Анджи подняла с пола кисть и снова подошла к картине.
– Пожалуйста, оставь картину в покое, – проворчала я, схватила полотно и унесла его в дальний угол гостиной. – Я заберу ее с собой, чтоб ты ее не угробила. Заплачу позже.
– Не выйдет, – ответила Анджи. – У Гэбриэла аллергия на мои краски. У него всегда глаза краснеют и начинается кашель, когда он сюда заходит. Так что лучше выкинь ее по дороге в кусты…
Я натянуто улыбнулась, обхватила себя руками – неконтролируемый жест самозащиты – и призналась:
– Гэбриэл тоже уехал. И тоже не вернется.
Анджи развернулась на пятках. Я отвела глаза, не решаясь встретиться с ней взглядом. Потом отошла к окну и рассказала обо всем, что произошло, не особо рассчитывая на понимание. Знала, что ей будет трудно понять меня. Любому, кто не лежал на земле, истекая кровью, будет чертовски сложно понять, почему я так бескомпромиссна и тверда в своем решении.
– Думаешь, я сумасшедшая? – спросила я. – Чокнутая, которая пошла на принцип?
Анджи подошла ко мне и вытянула руку. Я напряглась, ожидая в ответ чего угодно. Может быть, даже пощечины за любимого брата. Но она просто протянула мне бумажную салфетку и предложила вытереть слезы, которые, оказывается, стекали по моим щекам.
– Я думаю, нам, женщинам, стоит прекратить винить друг друга, чернить, критиковать и попытаться просто понять. Протянуть руку. Подставить плечо. И тогда мир станет намного, намного лучше.

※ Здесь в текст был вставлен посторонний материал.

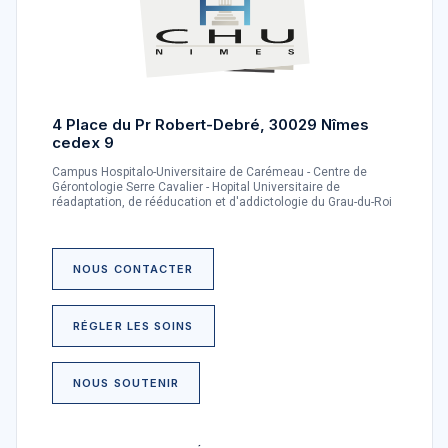
4 Place du Pr Robert-Debré, 30029 Nîmes
cedex 9
Campus Hospitalo-Universitaire de Carémeau - Centre de
Gérontologie Serre Cavalier - Hopital Universitaire de
réadaptation, de rééducation et d'addictologie du Grau-du-Roi
NOUS CONTACTER
RÉGLER LES SOINS
NOUS SOUTENIR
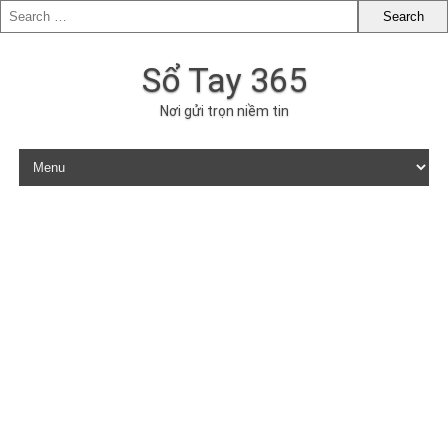
Sổ Tay 365
Nơi gửi trọn niềm tin
Skip to content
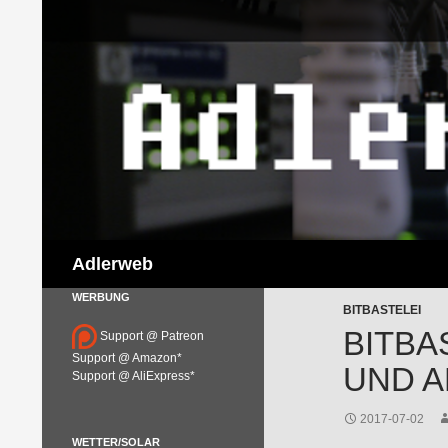
Suchen
Adlerweb
WERBUNG
BITBASTELEI
BITBA
Support @ Patreon
Support @ Amazon*
UND A
Support @ AliExpress*
2017-07-02
WETTER/SOLAR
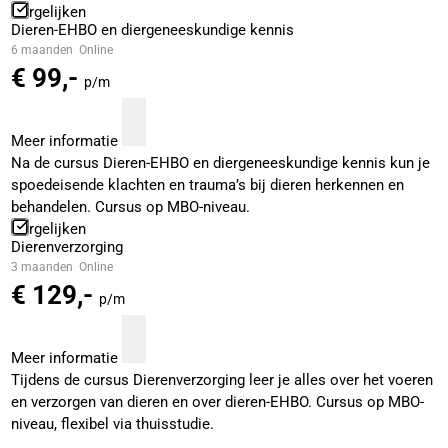
Vergelijken
Dieren-EHBO en diergeneeskundige kennis
6 maanden
Online
€ 99,-
p/m
Meer informatie
Na de cursus Dieren-EHBO en diergeneeskundige kennis kun je
spoedeisende klachten en trauma’s bij dieren herkennen en
behandelen. Cursus op MBO-niveau.
Vergelijken
Dierenverzorging
3 maanden
Online
€ 129,-
p/m
Meer informatie
Tijdens de cursus Dierenverzorging leer je alles over het voeren
en verzorgen van dieren en over dieren-EHBO. Cursus op MBO-
niveau, flexibel via thuisstudie.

Мы провели остаток дня, сидя в креслах, закутавшись в одеяла и поедая остатки торта так сосредоточенно, словно торт мог решить все проблемы. Две сироты, внезапно лишившиеся всего, что имело значение. Две разбитых тарелки, пытающиеся склеить друг друга. Две птицы, жмущиеся друг к другу под проливным дождем…
– Тебе правда понравилась картина?
– Очень.
– Тогда я дарю ее тебе, – сказала Анджи, кивая на холст. Потом помолчала и добавила: – Где-нибудь в параллельном мире у Бога есть не Сын, а Дочь. И это Она страдала, чтобы сделать мир лучше. И это Ее распяли на кресте.
– А сам Бог в этом параллельном мире – красивая чернокожая бисексуалка, – добавила я задумчиво.